**Problem:** When you reach the line with "Integrated with Google", start repeating the lines exactly and keep going to the end of the records, but drop every picture.

**Exercise data:**
>>>

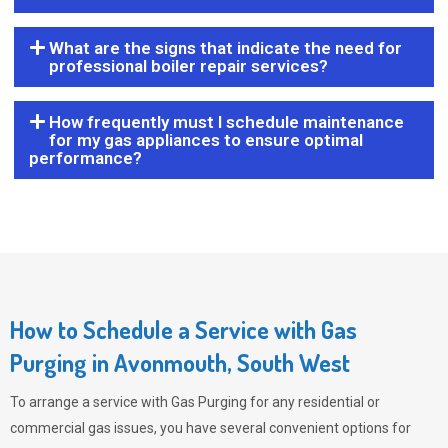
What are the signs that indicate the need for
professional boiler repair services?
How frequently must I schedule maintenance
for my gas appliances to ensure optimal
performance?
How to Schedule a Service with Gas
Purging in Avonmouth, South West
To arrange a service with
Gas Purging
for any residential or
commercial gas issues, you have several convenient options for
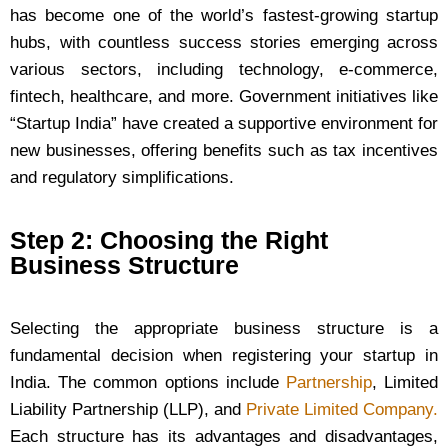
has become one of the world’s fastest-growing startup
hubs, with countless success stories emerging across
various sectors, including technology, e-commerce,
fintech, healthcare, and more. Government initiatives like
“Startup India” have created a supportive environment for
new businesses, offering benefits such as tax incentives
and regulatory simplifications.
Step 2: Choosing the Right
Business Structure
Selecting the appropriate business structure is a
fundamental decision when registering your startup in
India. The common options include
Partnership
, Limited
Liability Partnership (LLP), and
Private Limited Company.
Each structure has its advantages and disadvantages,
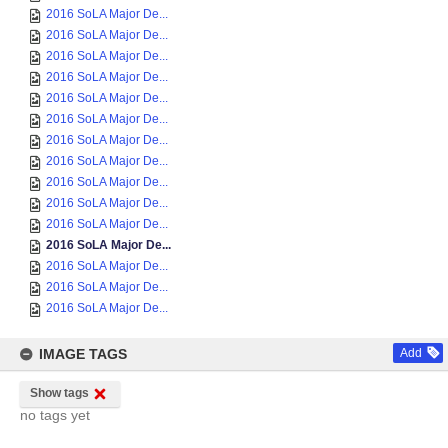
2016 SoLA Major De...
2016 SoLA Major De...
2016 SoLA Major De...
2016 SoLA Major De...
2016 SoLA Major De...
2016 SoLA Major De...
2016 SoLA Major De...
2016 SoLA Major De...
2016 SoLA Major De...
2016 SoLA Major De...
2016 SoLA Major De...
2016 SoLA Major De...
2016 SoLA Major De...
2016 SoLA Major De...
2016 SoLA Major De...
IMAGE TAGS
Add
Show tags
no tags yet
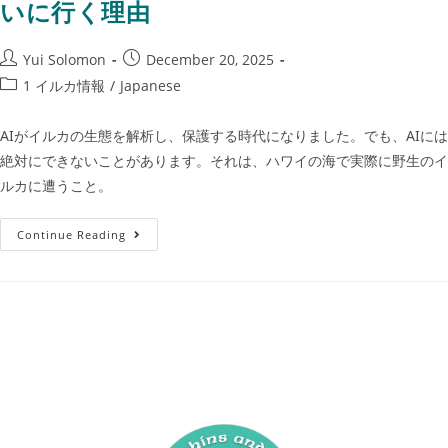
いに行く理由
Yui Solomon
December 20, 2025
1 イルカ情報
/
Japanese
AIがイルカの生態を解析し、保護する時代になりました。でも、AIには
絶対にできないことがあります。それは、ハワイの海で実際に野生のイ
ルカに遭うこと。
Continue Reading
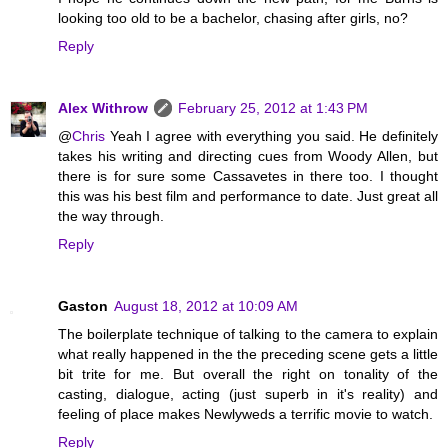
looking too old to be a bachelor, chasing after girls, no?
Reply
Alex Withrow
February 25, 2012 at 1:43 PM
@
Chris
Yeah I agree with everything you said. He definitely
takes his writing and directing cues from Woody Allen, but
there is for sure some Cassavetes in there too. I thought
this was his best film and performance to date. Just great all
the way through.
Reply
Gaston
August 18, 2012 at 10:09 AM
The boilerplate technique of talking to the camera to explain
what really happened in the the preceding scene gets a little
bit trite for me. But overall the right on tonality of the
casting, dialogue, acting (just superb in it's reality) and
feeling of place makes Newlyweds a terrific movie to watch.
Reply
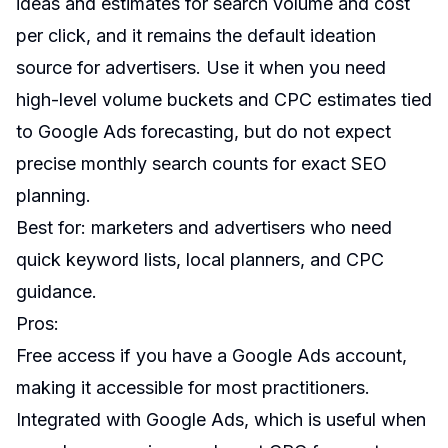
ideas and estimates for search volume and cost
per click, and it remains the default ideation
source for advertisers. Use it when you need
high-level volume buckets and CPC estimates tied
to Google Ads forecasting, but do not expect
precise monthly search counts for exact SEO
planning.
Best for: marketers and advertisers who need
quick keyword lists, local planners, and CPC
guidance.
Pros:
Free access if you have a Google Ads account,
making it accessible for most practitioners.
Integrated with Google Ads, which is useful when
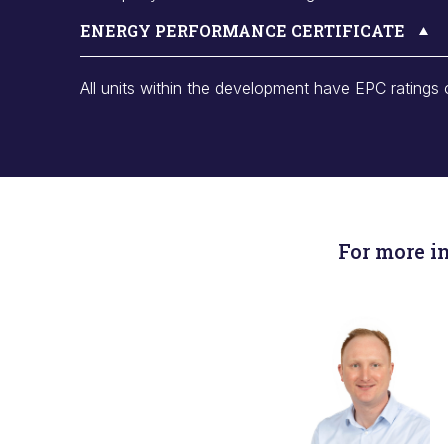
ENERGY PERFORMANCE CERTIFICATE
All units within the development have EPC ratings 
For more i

<<<

**Answer to the exercise:**
Integrated with Google Ads, which is useful when
ENERGY PERFORMANCE CERTIFICATE
All units within the development have EPC ratings 
For more i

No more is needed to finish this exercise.